Même si la problématique de l’accès à l’eau potable est nationale, dans cette analyse nous nous limiterons à Conakry pour mesurer avec précision le degré de déficit du secteur mais aussi en analyser les causes et tirer une conclusion.
Tout d’abord, il faut préciser que la situation difficile de l’accès à l’eau potable n’est ni nouvelle ni spécifique à la Guinée. Mais le manque de volonté politique des gouvernements successifs de notre pays aggrave encore plus une situation déjà difficile.

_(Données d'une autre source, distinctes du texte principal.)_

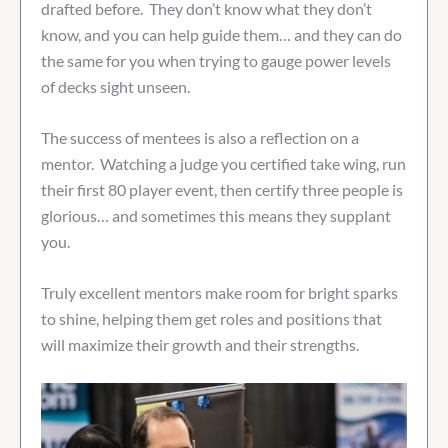
drafted before. They don’t know what they don’t
know, and you can help guide them… and they can do
the same for you when trying to gauge power levels
of decks sight unseen.
The success of mentees is also a reflection on a
mentor. Watching a judge you certified take wing, run
their first 80 player event, then certify three people is
glorious… and sometimes this means they supplant
you.
Truly excellent mentors make room for bright sparks
to shine, helping them get roles and positions that
will maximize their growth and their strengths.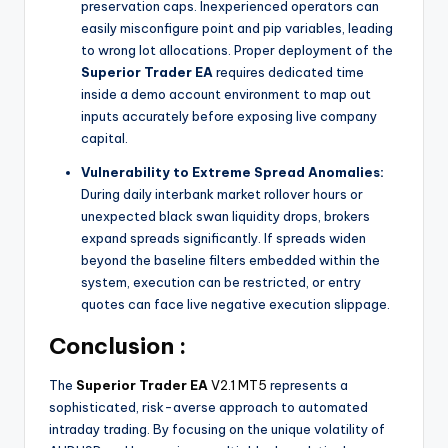
preservation caps. Inexperienced operators can
easily misconfigure point and pip variables, leading
to wrong lot allocations. Proper deployment of the
Superior Trader EA
requires dedicated time
inside a demo account environment to map out
inputs accurately before exposing live company
capital.
Vulnerability to Extreme Spread Anomalies:
During daily interbank market rollover hours or
unexpected black swan liquidity drops, brokers
expand spreads significantly. If spreads widen
beyond the baseline filters embedded within the
system, execution can be restricted, or entry
quotes can face live negative execution slippage.
Conclusion :
The
Superior Trader EA
V2.1 MT5
represents a
sophisticated, risk-averse approach to automated
intraday trading. By focusing on the unique volatility of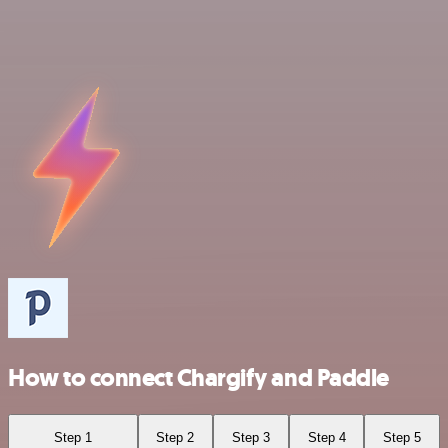
How to connect Chargify and Paddle
Step 1
Step 2
Step 3
Step 4
Step 5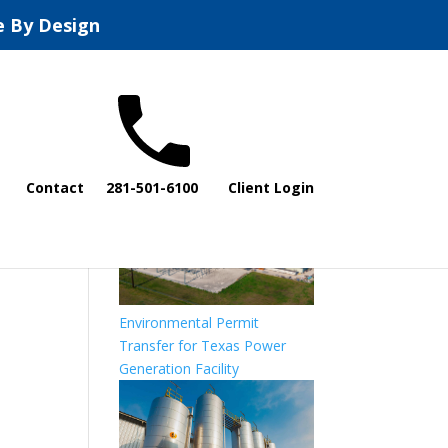
e By Design
All Compliance
Projects
Contact
281-501-6100
Client Login
Environmental Permit
Transfer for Texas Power
Generation Facility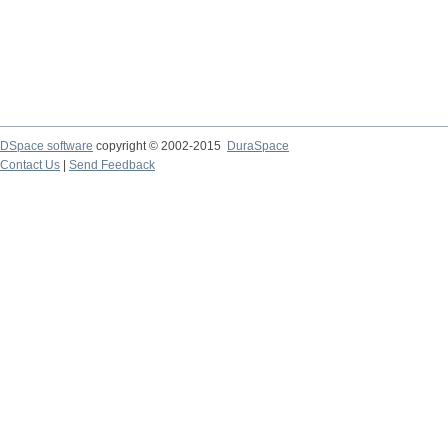
DSpace software
copyright © 2002-2015
DuraSpace
Contact Us
|
Send Feedback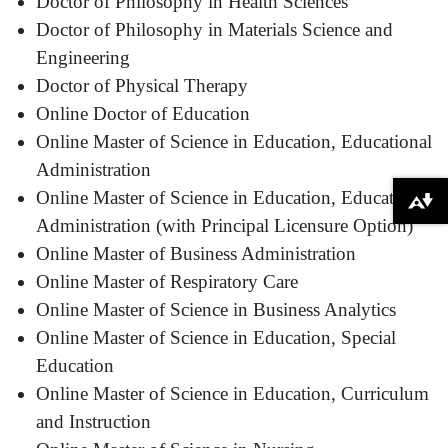
Doctor of Philosophy in Health Sciences
Doctor of Philosophy in Materials Science and
Engineering
Doctor of Physical Therapy
Online Doctor of Education
Online Master of Science in Education, Educational
Administration
Online Master of Science in Education, Educational
Download alternative formats ...
Administration (with Principal Licensure Option)
Online Master of Business Administration
Online Master of Respiratory Care
Online Master of Science in Business Analytics
Online Master of Science in Education, Special
Education
Online Master of Science in Education, Curriculum
and Instruction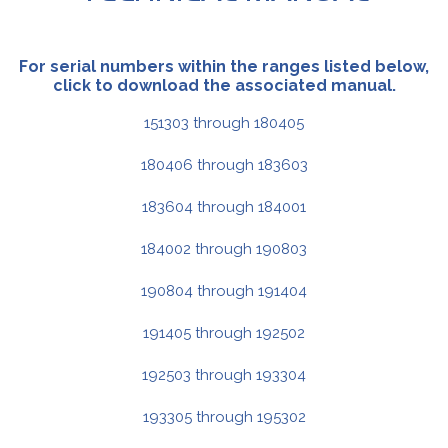
For serial numbers within the ranges listed below,
click to download the associated manual.
151303 through 180405
180406 through 183603
183604 through 184001
184002 through 190803
190804 through 191404
191405 through 192502
192503 through 193304
193305 through 195302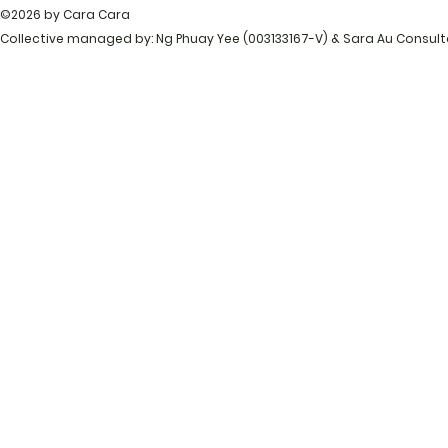
©2026 by Cara Cara
Collective managed by: Ng Phuay Yee (003133167-V) & Sara Au Consul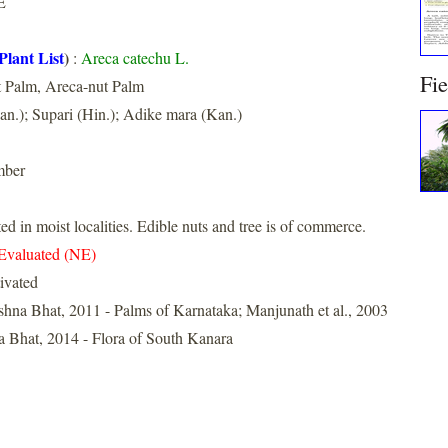
E
Plant List
)
:
Areca catechu L.
Fi
t Palm, Areca-nut Palm
an.); Supari (Hin.); Adike mara (Kan.)
mber
ed in moist localities. Edible nuts and tree is of commerce.
Evaluated (NE)
ivated
shna Bhat, 2011 - Palms of Karnataka; Manjunath et al., 2003
 Bhat, 2014 - Flora of South Kanara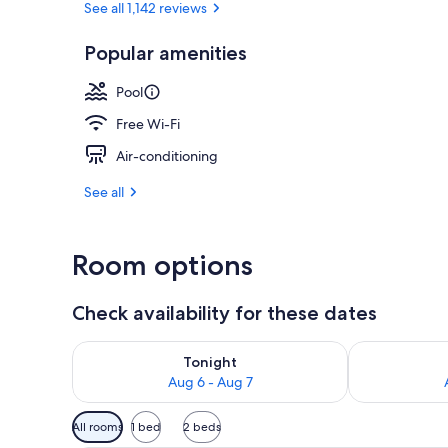
See all 1,142 reviews
Popular amenities
Ski hill
Pool
Free Wi-Fi
Air-conditioning
See all
Room options
Check availability for these dates
Check availability for tonight Aug 6 - Aug 7
Check availab
Tonight
Aug 6 - Aug 7
Available
All rooms
1 bed
2 beds
filters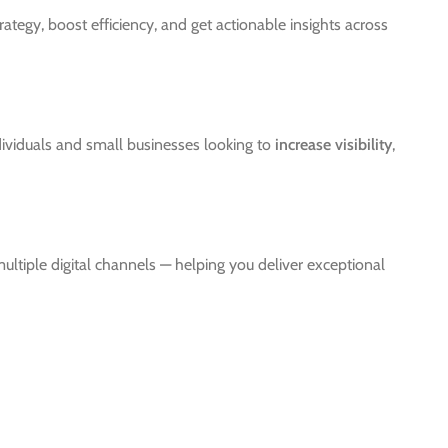
tegy, boost efficiency, and get actionable insights across
ndividuals and small businesses looking to
increase visibility
,
ultiple digital channels — helping you deliver exceptional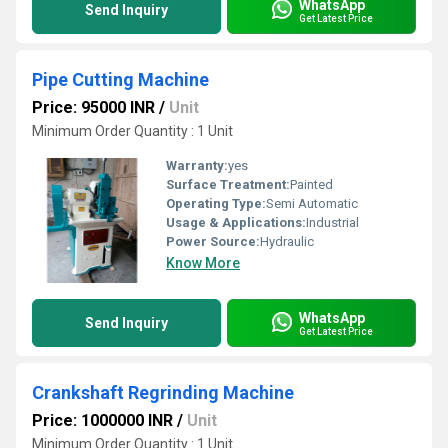
WhatsApp
Send Inquiry
Get Latest Price
Pipe Cutting Machine
Price: 95000 INR
/
Unit
Minimum Order Quantity : 1 Unit
Warranty:
yes
Surface Treatment:
Painted
Operating Type:
Semi Automatic
Usage & Applications:
Industrial
Power Source:
Hydraulic
Know More
WhatsApp
Send Inquiry
Get Latest Price
Crankshaft Regrinding Machine
Price: 1000000 INR
/
Unit
Minimum Order Quantity : 1 Unit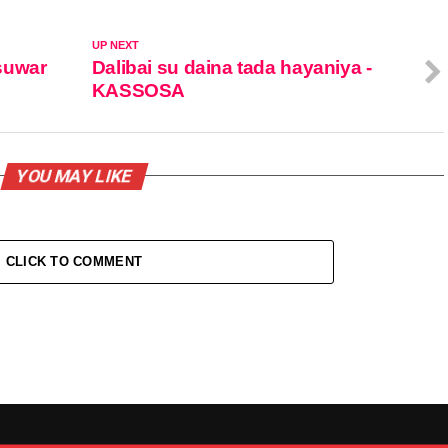
UP NEXT
suwar
Dalibai su daina tada hayaniya -
KASSOSA
YOU MAY LIKE
CLICK TO COMMENT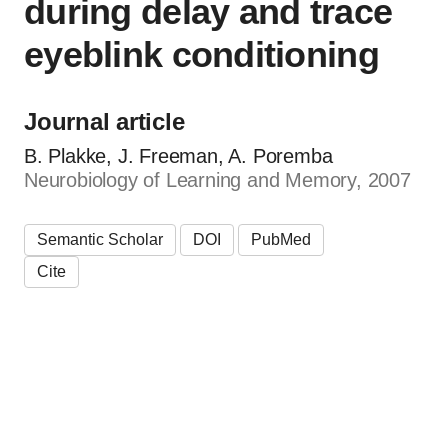
during delay and trace
eyeblink conditioning
Journal article
B. Plakke, J. Freeman, A. Poremba
Neurobiology of Learning and Memory, 2007
Semantic Scholar
DOI
PubMed
Cite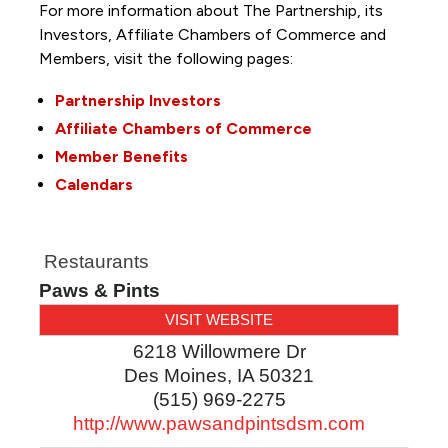
For more information about The Partnership, its
Investors, Affiliate Chambers of Commerce and
Members, visit the following pages:
Partnership Investors
Affiliate Chambers of Commerce
Member Benefits
Calendars
Restaurants
Paws & Pints
VISIT WEBSITE
6218 Willowmere Dr
Des Moines
,
IA
50321
(515) 969-2275
http://www.pawsandpintsdsm.com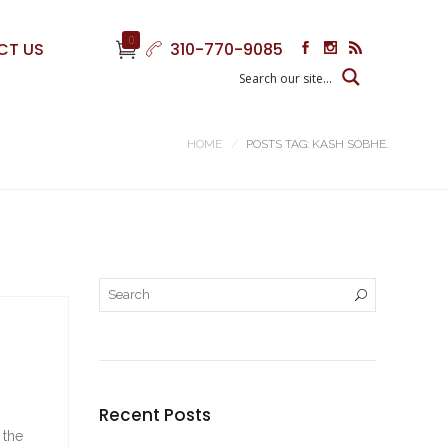
0
CT US
310-770-9085
HOME
POSTS TAG: KASH SOBHE.
Recent Posts
 the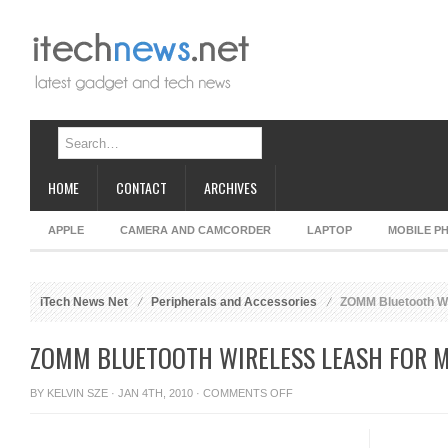
HOME
CONTACT
ARCHIVES
APPLE
CAMERA AND CAMCORDER
LAPTOP
MOBILE P
iTech News Net
Peripherals and Accessories
ZOMM Bluetooth Wi
ZOMM BLUETOOTH WIRELESS LEASH FOR 
ON
BY
KELVIN SZE
· JAN 4TH, 2010 ·
COMMENTS OFF
ZOMM
BLUETOOTH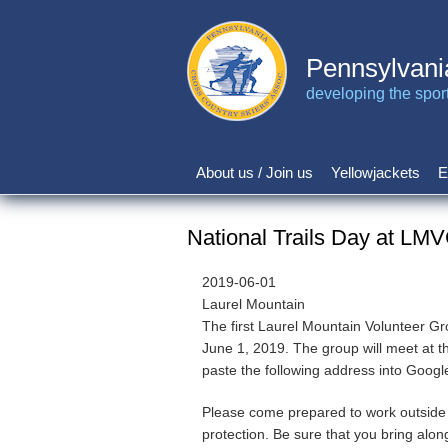
Skip
to
main
Pennsylvani
content
developing the sport 
About us / Join us
Yellowjackets
E
Main
navigation
National Trails Day at LM
2019-06-01
Laurel Mountain
The first Laurel Mountain Volunteer Gr
June 1, 2019. The group will meet at 
paste the following address into Goog
Please come prepared to work outside 
protection. Be sure that you bring alon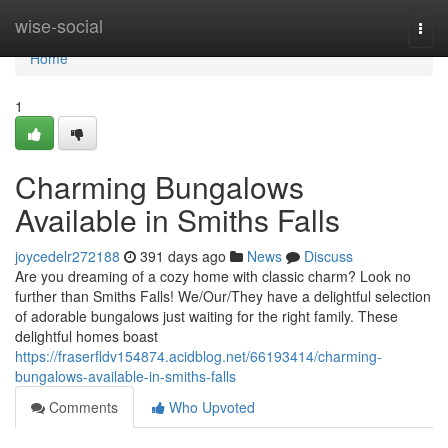
Home
wise-social
Togg
navi
Home
1
Charming Bungalows
Available in Smiths Falls
joycedelr272188
391 days ago
News
Discuss
Are you dreaming of a cozy home with classic charm? Look no
further than Smiths Falls! We/Our/They have a delightful selection
of adorable bungalows just waiting for the right family. These
delightful homes boast
https://fraserfldv154874.acidblog.net/66193414/charming-
bungalows-available-in-smiths-falls
Comments
Who Upvoted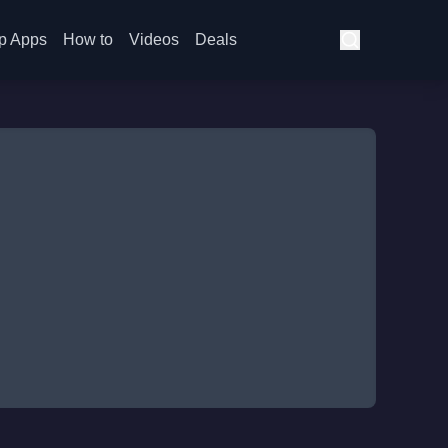
p Apps
How to
Videos
Deals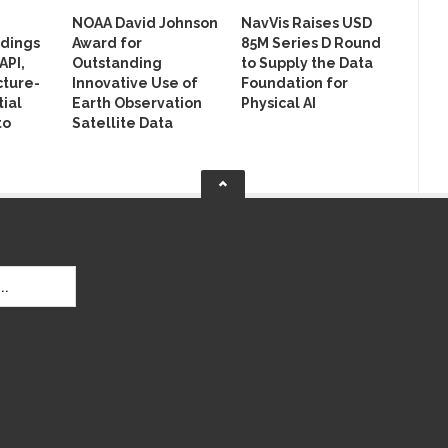
NOAA David Johnson
NavVis Raises USD
ldings
Award for
85M Series D Round
API,
Outstanding
to Supply the Data
cture-
Innovative Use of
Foundation for
ial
Earth Observation
Physical AI
to
Satellite Data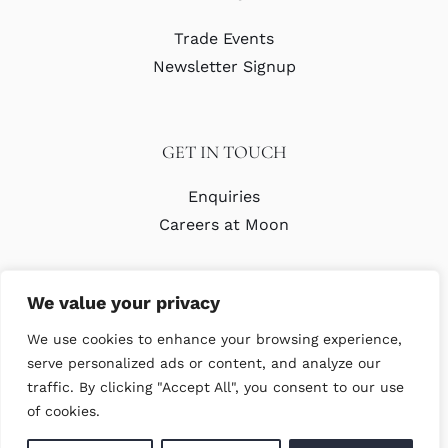
Trade Events
Newsletter Signup
GET IN TOUCH
Enquiries
Careers at Moon
We value your privacy
We use cookies to enhance your browsing experience,
serve personalized ads or content, and analyze our
traffic. By clicking "Accept All", you consent to our use
© Copyright Abraham Moon & Sons Ltd. All Rights Reserved
of cookies.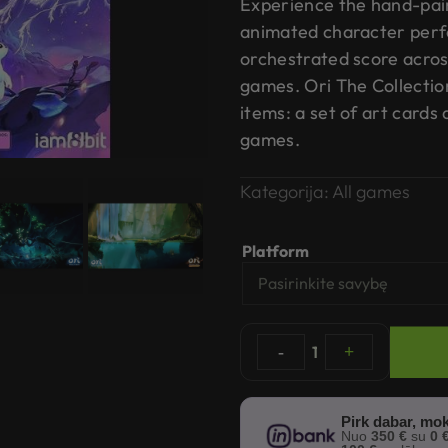
Experience the hand-pai
animated character perf
orchestrated score acros
games. Ori The Collectio
items: a set of art cards
games.
Kategorija:
All games
Platform
-
1
+
Pirk dabar, mok
Nuo
350 €
su
0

Et pourtant, depuis le 28 juillet 2010 date à laquelle l’Assemblée Générale de l’ONU (3) a adopté une résolution reconnaissant l’accès à l’eau potable et à l’assainissement un caractère de droit fondamental, ce manque de volonté politique constitue une violation de droit de l’homme. Si cette résolution onusienne ne fait pas encore bouger les choses à cause de son caractère non contraignant, nos dirigeants politiques devraient mesurer l’importance de l’accès à l’eau et à l’assainissement dans le processus de développement de nos pays et évaluer les conséquences de son déficit. L’enjeu est majeur d’autant plus que chaque année, le manque d’accès à l’eau et à l’assainissement cause la mort d’environ 3 millions de personnes dans le monde (soit l’équivalent de toute la population de Conakry) et d’un enfant toutes les 3 secondes. Selon les statistiques de l’OMS (4) l’utilisation d’eau non potable ou polluée entraîne la prolifération de maladies hydriques (diarrhées, des diphtéries ou des épidémies de choléra) et tue chaque année plus que le sida, la tuberculose, le paludisme, la rougeole, les accidents de la route ou les guerres.
Selon les estimations (très contradictoires en fonction des sources), la population actuelle de Conakry et ses Environs est évaluée aux alentours de 3 600 000 habitants. Si on estime la norme de besoin en eau par habitant dans des régions à faible niveau de développement économique comme la Guinée à 75 litres par jour et par personne, le besoin journalier actuel de toute la population de Conakry sera de 270 000 m³ par jour. Or la capacité de production actuelle d’eau pour Conakry est de 164 000 m³ par jour. Autrement dit, il y a actuellement un déficit de 106 000 m³ d’eau par jour sans compter les pertes sur le réseau !
A l’horizon 2030 c’est-à-dire dans 16 ans, lorsque la population de Conakry aura atteint 5 800 000 habitants, les besoins journaliers en eau avoisineront 500 000 m³ par jour. Soit 3 fois la capacité de production actuelle. Si rien n’est fait maintenant, nous allons droit dans le mur.
Pour pallier à ce déficit il n’y a pas cinquante solutions. Il faut des investissements certes importants mais indispensables au risque de fragiliser considérablement le développement économique de la capitale, moteur de l’économie nationale, et de mettre en danger la santé de millions de citoyens.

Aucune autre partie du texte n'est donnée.